BEGIN
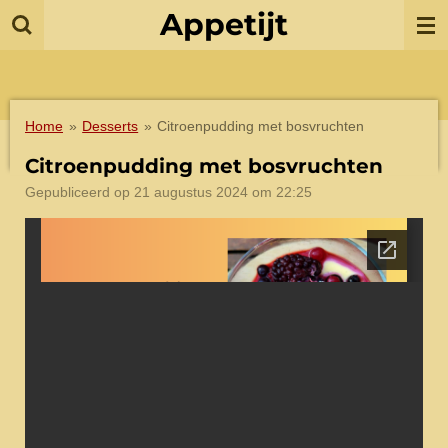
Appetijt
Ga
direct
naar
de
hoofdinhoud
Home
»
Desserts
»
Citroenpudding met bosvruchten
Citroenpudding met bosvruchten
Gepubliceerd op 21 augustus 2024 om 22:25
END
* _EXERCISE INSTRUCTIONS_:
Everything from the line with "hoofdinhoud" through the end of the listing, both ends included, needs to be transcribed exactly, with no other lines.

* _ANSWER SPACE_:
hoofdinhoud
Home
»
Desserts
»
Citroenpudding met bosvruchten
Citroenpudding met bosvruchten
Gepubliceerd op 21 augustus 2024 om 22:25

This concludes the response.